Chemical constituents were identied by thin-layer chromatography (Elix 2014) and com-
parison with authentic samples. Nomenclature of ascospore types and their ontogeny follows
that of Kaschik (2006).
The new species
Rinodina argopsina Elix & P.M.McCarthy, sp. nov.
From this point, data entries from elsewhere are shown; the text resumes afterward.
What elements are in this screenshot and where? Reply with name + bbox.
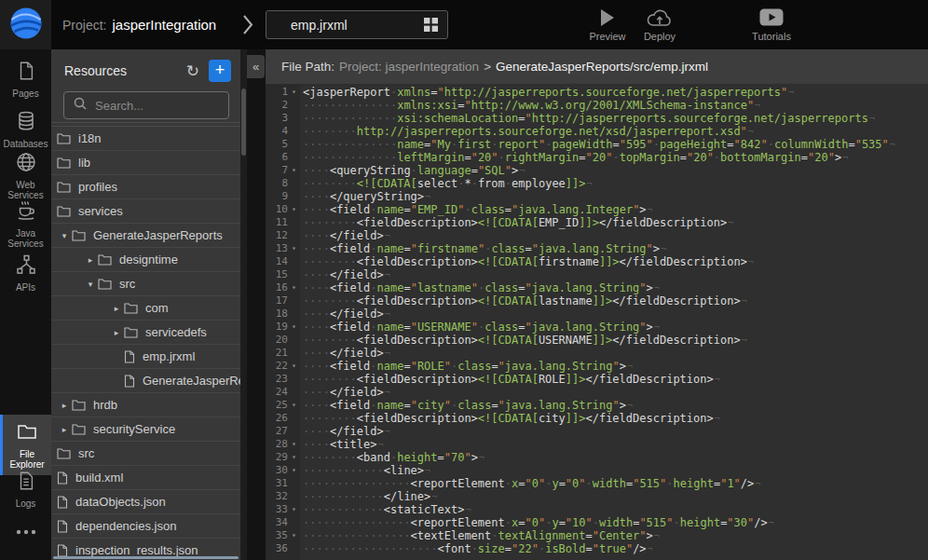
- tree-item-generatejasperreports[interactable]: ▾GenerateJasperReports: [51, 224, 240, 248]
- sidebar-item-java-services[interactable]: Java Services: [0, 197, 51, 252]
- api-icon: [15, 253, 37, 280]
- tree-item-lib[interactable]: lib: [51, 151, 240, 175]
- horizontal-scrollbar[interactable]: [53, 556, 239, 559]
- file-path-value: GenerateJasperReports/src/emp.jrxml: [496, 60, 708, 74]
- chevron-right-icon[interactable]: ▸: [109, 304, 124, 313]
- chevron-right-icon[interactable]: ▸: [57, 425, 72, 434]
- line-number: 29: [266, 451, 288, 464]
- line-number: 26: [266, 412, 288, 425]
- sidebar-item-databases[interactable]: Databases: [0, 107, 51, 152]
- code-editor[interactable]: 1▾<jasperReport·xmlns="http://jasperrepo…: [266, 84, 928, 560]
- tree-item-generatejasperreports-s[interactable]: GenerateJasperReports.s: [51, 369, 240, 393]
- fold-spacer: [288, 177, 300, 190]
- sidebar-item-web-services[interactable]: Web Services: [0, 148, 51, 203]
- fold-spacer: [288, 490, 300, 503]
- file-path-separator: >: [484, 60, 491, 74]
- add-resource-button[interactable]: +: [209, 60, 231, 82]
- app-window: Project: jasperIntegration emp.jrxml Pre…: [0, 0, 928, 560]
- collapse-panel-button[interactable]: «: [247, 55, 265, 78]
- grid-icon[interactable]: [424, 18, 438, 32]
- search-input[interactable]: [93, 98, 261, 114]
- tree-item-src[interactable]: src: [51, 442, 240, 466]
- tree-item-label: GenerateJasperReports: [93, 228, 223, 242]
- folder-icon: [98, 253, 112, 266]
- folder-icon: [124, 326, 138, 338]
- folder-icon: [57, 132, 71, 144]
- home-button[interactable]: [0, 0, 51, 49]
- fold-toggle-icon[interactable]: ▾: [288, 203, 300, 216]
- fold-toggle-icon[interactable]: ▾: [288, 281, 300, 294]
- panel-divider: «: [240, 49, 266, 560]
- chevron-down-icon[interactable]: ▾: [57, 231, 72, 240]
- tree-item-securityservice[interactable]: ▸securityService: [51, 417, 240, 442]
- sidebar-item-apis[interactable]: APIs: [0, 251, 51, 295]
- fold-toggle-icon[interactable]: ▾: [288, 360, 300, 373]
- project-label: Project:: [62, 18, 106, 33]
- fold-toggle-icon[interactable]: ▾: [288, 399, 300, 412]
- file-selector[interactable]: emp.jrxml: [266, 10, 448, 39]
- fold-spacer: [288, 412, 300, 425]
- code-line: 8········<![CDATA[select·*·from·employee…: [266, 177, 928, 190]
- line-number: 8: [266, 177, 288, 190]
- more-icon: [15, 523, 37, 540]
- sidebar-item-pages[interactable]: Pages: [0, 57, 51, 102]
- fold-spacer: [288, 477, 300, 490]
- tree-item-label: dataObjects.json: [75, 495, 166, 509]
- fold-spacer: [288, 229, 300, 242]
- sidebar-item-logs[interactable]: Logs: [0, 467, 51, 512]
- tree-item-com[interactable]: ▸com: [51, 296, 240, 321]
- fold-toggle-icon[interactable]: ▾: [288, 164, 300, 177]
- file-tree: i18nlibprofilesservices▾GenerateJasperRe…: [51, 122, 240, 560]
- fold-toggle-icon[interactable]: ▾: [288, 503, 300, 516]
- tree-item-label: hrdb: [93, 398, 117, 412]
- fold-toggle-icon[interactable]: ▾: [288, 451, 300, 464]
- chevron-right-icon[interactable]: ▸: [57, 401, 72, 410]
- fold-toggle-icon[interactable]: ▾: [288, 529, 300, 542]
- tutorials-button[interactable]: Tutorials: [745, 7, 798, 42]
- tree-scrollbar-thumb[interactable]: [241, 89, 246, 156]
- line-number: 36: [266, 542, 288, 555]
- code-line: 10▾····<field·name="EMP_ID"·class="java.…: [266, 203, 928, 216]
- fold-toggle-icon[interactable]: ▾: [288, 464, 300, 477]
- tree-item-profiles[interactable]: profiles: [51, 175, 240, 199]
- refresh-icon[interactable]: ↻: [186, 63, 199, 79]
- chevron-right-icon: [242, 14, 253, 39]
- fold-spacer: [288, 125, 300, 138]
- fold-spacer: [288, 516, 300, 529]
- tree-item-dependencies-json[interactable]: dependencies.json: [51, 514, 240, 539]
- fold-toggle-icon[interactable]: ▾: [288, 321, 300, 334]
- tree-scrollbar[interactable]: [240, 49, 247, 560]
- tree-item-build-xml[interactable]: build.xml: [51, 466, 240, 490]
- code-line: 36····················<font·size="22"·is…: [266, 542, 928, 555]
- tree-item-emp-jrxml[interactable]: emp.jrxml: [51, 345, 240, 369]
- tree-item-src[interactable]: ▾src: [51, 272, 240, 296]
- tree-item-servicedefs[interactable]: ▸servicedefs: [51, 321, 240, 345]
- line-number: 34: [266, 516, 288, 529]
- sidebar-item-more[interactable]: [0, 520, 51, 542]
- tree-item-label: GenerateJasperReports.s: [143, 374, 240, 388]
- fold-toggle-icon[interactable]: ▾: [288, 86, 300, 99]
- tree-item-hrdb[interactable]: ▸hrdb: [51, 393, 240, 417]
- chevron-down-icon[interactable]: ▾: [83, 280, 98, 289]
- tree-item-services[interactable]: services: [51, 199, 240, 224]
- fold-spacer: [288, 216, 300, 229]
- code-line: 32············</line>¬: [266, 490, 928, 503]
- chevron-right-icon[interactable]: ▸: [83, 255, 98, 265]
- tree-item-designtime[interactable]: ▸designtime: [51, 248, 240, 272]
- line-number: 2: [266, 99, 288, 112]
- code-line: 12····</field>¬: [266, 229, 928, 242]
- tree-item-dataobjects-json[interactable]: dataObjects.json: [51, 490, 240, 514]
- preview-button[interactable]: Preview: [581, 7, 634, 42]
- folder-icon: [57, 205, 71, 217]
- chevron-right-icon[interactable]: ▸: [109, 328, 124, 337]
- line-number: 27: [266, 425, 288, 438]
- fold-toggle-icon[interactable]: ▾: [288, 438, 300, 451]
- tree-item-i18n[interactable]: i18n: [51, 127, 240, 151]
- youtube-icon: [759, 7, 784, 28]
- coffee-icon: [15, 199, 37, 225]
- line-number: 10: [266, 203, 288, 216]
- code-line: 19▾····<field·name="USERNAME"·class="jav…: [266, 321, 928, 334]
- deploy-button[interactable]: Deploy: [634, 7, 686, 42]
- fold-toggle-icon[interactable]: ▾: [288, 242, 300, 255]
- line-number: 31: [266, 477, 288, 490]
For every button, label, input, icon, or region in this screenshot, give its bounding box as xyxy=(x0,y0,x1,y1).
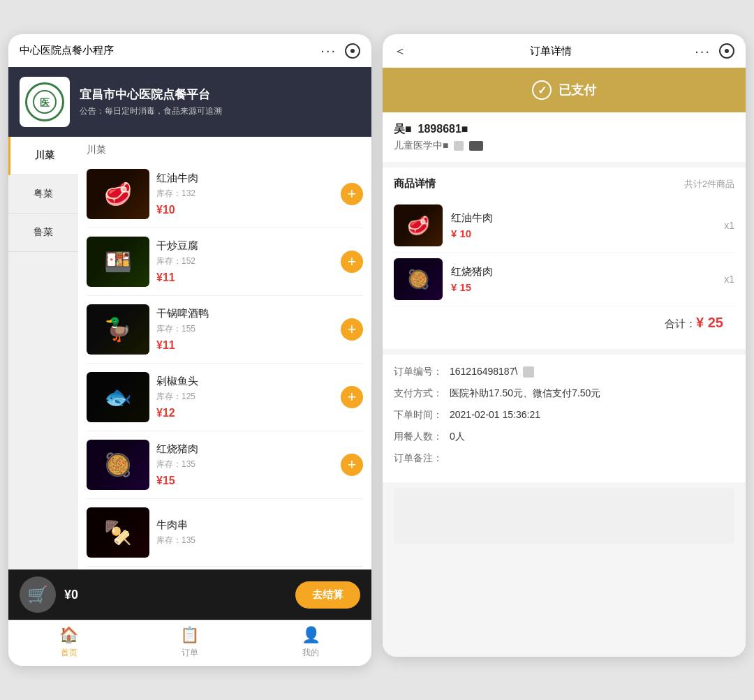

Figs 1, 2
MycoBank number: MB 828250
Similar to Rinodina reagens Matzer & H.Mayrhofer and R. murrayi H.Mayrhofer, but differs
in having an inspersed hymenium and in containing atranorin and argopsin.
Type: Australia, New South Wales, Southern Tablelands, South-East Forests National Park,
Rutherfords Creek Picnic Area, 19 km SE of Nimmitabel, 36°34’29”S, 149°26’36”E, 850 m
alt., temperate rainforest, on shaded, seasonally inundated granite boulder in stream bed, J.A.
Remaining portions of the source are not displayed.